You will find below the link to a revealing piece of qualitative research from New South Wales, Australia. To what extent do you think this perspective resonates across the oceans?
Inequality in Australia: A Young Person’s Perspective
Prepared by Youth Action and Western Sydney Regional Information and Research Service (WESTIR)
About Youth Action
Youth Action is the peak organisation representing young people and youth services in NSW. Our work helps build the capacity of young people, youth workers and youth services, and we advocate for positive change on issues affecting these groups.
It is the role of Youth Action to:
• Respond to social and political agendas relating to young people and the youth service sector.
• Provide proactive leadership and advocacy to shape the agenda on issues affecting young people and youth services.

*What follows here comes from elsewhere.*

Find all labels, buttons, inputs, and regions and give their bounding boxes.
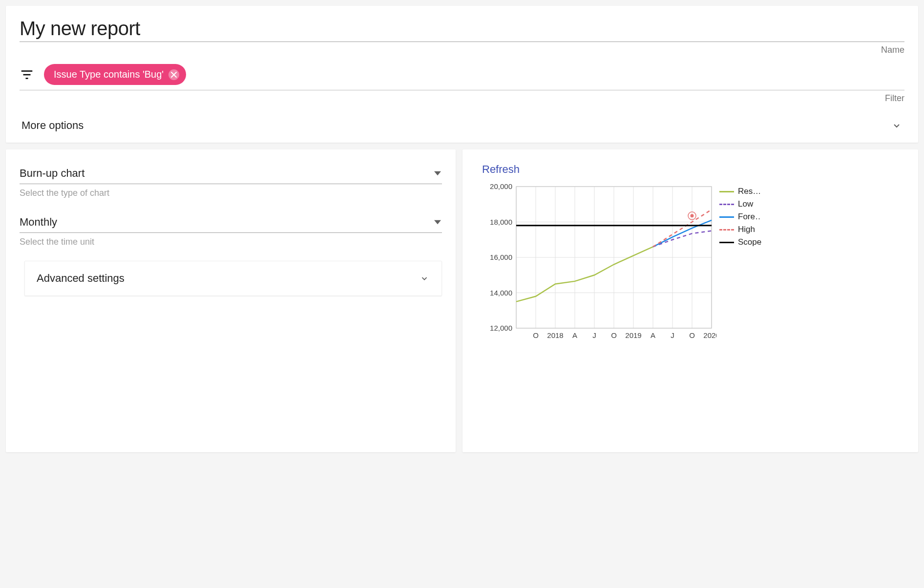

• Collaborate on issues that affect young people and youth workers.
• Promote a positive profile in the media and the community of young people and youth services.
• Build capacity for young people to speak out and take action on issues that affect them.
• Enhance the capacity of the youth services sector to provide high quality services.
• Ensure Youth Action’s organisational development, efficiency, effectiveness and good
The conclusion of the research emphasises housing as the area of most entrenched inequality, which chimes with the concerns expressed by a group of young people I was chatting with in the North-West of England a few months ago – hardly robust evidence, I know but not without significance!
Equitable access to education, housing and employment was regarded as essential for leading a full and healthy life. Interestingly, of the three topics, housing was seen as the area with the most entrenched inequality, with no respondents citing that affordability or inequality was not an issue or calling for policy actions that might increase inequality. In the topics of education and employment, some young people argued for further privatisation and deregulation – policy approaches that arguably would increase existing inequalities. However, housing was viewed by all respondents as a fundamental right. Young people were worried about the future, seeing education as a pathway to gain the qualifications needed for a fulfilling, well-paying job, which would allow them to afford rent and maybe buy a house in the future. However, buying a house was a distant and perhaps impossible dream rather than something they could plan. The responses provided by young people to the three topics discussed here, education, employment, and housing, reveal a politically and socially engaged cohort who are concerned about equality, and who want to see a better future both for themselves and for generations to come.